CREATE EXTENSION IF NOT EXISTS vector;

 * postgresql+psycopg2://postgres:***@pgvectordb.cluster-cnrh6fettief.us-east-1.rds.amazonaws.com:5432/
Done.


[]

In [19]:
%%sql

SELECT typname
FROM pg_type
WHERE typname = 'vector';

 * postgresql+psycopg2://postgres:***@pgvectordb.cluster-cnrh6fettief.us-east-1.rds.amazonaws.com:5432/
1 rows affected.


typname
vector


### Create Product Catalog table in PostgreSQL

In [20]:
%%sql

DROP INDEX IF EXISTS products_description_embeddings_idx;
DROP TABLE IF EXISTS products;

 * postgresql+psycopg2://postgres:***@pgvectordb.cluster-cnrh6fettief.us-east-1.rds.amazonaws.com:5432/
Done.
Done.


[]

In [21]:
%%sql

CREATE TABLE IF NOT EXISTS products(
    id bigserial primary key,
    description text,
    url text,
    split int,
    description_embeddings vector(384)
);

 * postgresql+psycopg2://postgres:***@pgvectordb.cluster-cnrh6fettief.us-east-1.rds.amazonaws.com:5432/
Done.


[]

In [22]:
%%sql

SELECT *
FROM pg_catalog.pg_tables
WHERE schemaname != 'pg_catalog' AND 
    schemaname != 'information_schema';

 * postgresql+psycopg2://postgres:***@pgvectordb.cluster-cnrh6fettief.us-east-1.rds.amazonaws.com:5432/
1 rows affected.


schemaname,tablename,tableowner,tablespace,hasindexes,hasrules,hastriggers,rowsecurity
public,products,postgres,,True,False,False,False


In [23]:
%%sql

SELECT 
   table_name, 
   column_name, 
   data_type 
FROM 
   information_schema.columns
WHERE 
   table_name = 'products';

 * postgresql+psycopg2://postgres:***@pgvectordb.cluster-cnrh6fettief.us-east-1.rds.amazonaws.com:5432/
5 rows affected.


table_name,column_name,data_type
products,id,bigint
products,split,integer
products,description_embeddings,USER-DEFINED
products,description,text
products,url,text


In [24]:
import psycopg2
from pgvector.psycopg2 import register_vector

db_conn = psycopg2.connect(host=db_host, user=db_username, password=db_password, port=db_port, connect_timeout=10)
db_conn.set_session(autocommit=True)

# register the vector type with your connection or cursor
register_vector(db_conn)

cursor = db_conn.cursor()

In [25]:
%%time
for e in data:
    cursor.execute("""INSERT INTO products
                      (description, url, split, description_embeddings) 
                  VALUES(%s, %s, %s, %s);""", 
                  (e.get('description', []), e['url'], e['split'], e['description_embeddings']))

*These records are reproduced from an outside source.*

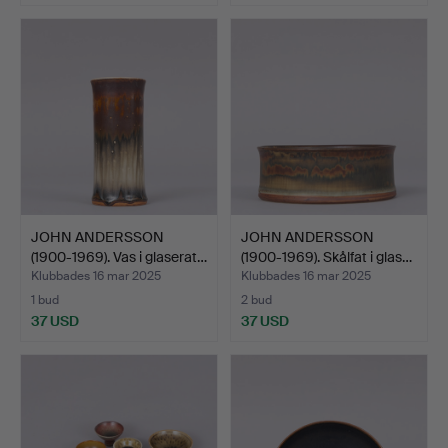
JOHN ANDERSSON
JOHN ANDERSSON
(1900-1969). Vas i glaserat…
(1900-1969). Skålfat i glas…
Klubbades 16 mar 2025
Klubbades 16 mar 2025
1 bud
2 bud
37 USD
37 USD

CPU times: user 6.72 s, sys: 353 ms, total: 7.07 s
Wall time: 33.9 s


In [26]:
%%time
cursor.execute("""CREATE INDEX ON products 
               USING ivfflat (description_embeddings vector_l2_ops) WITH (lists = 100);""")

CPU times: user 2.45 ms, sys: 0 ns, total: 2.45 ms
Wall time: 1.45 s


In [27]:
%%time
cursor.execute("VACUUM ANALYZE products;")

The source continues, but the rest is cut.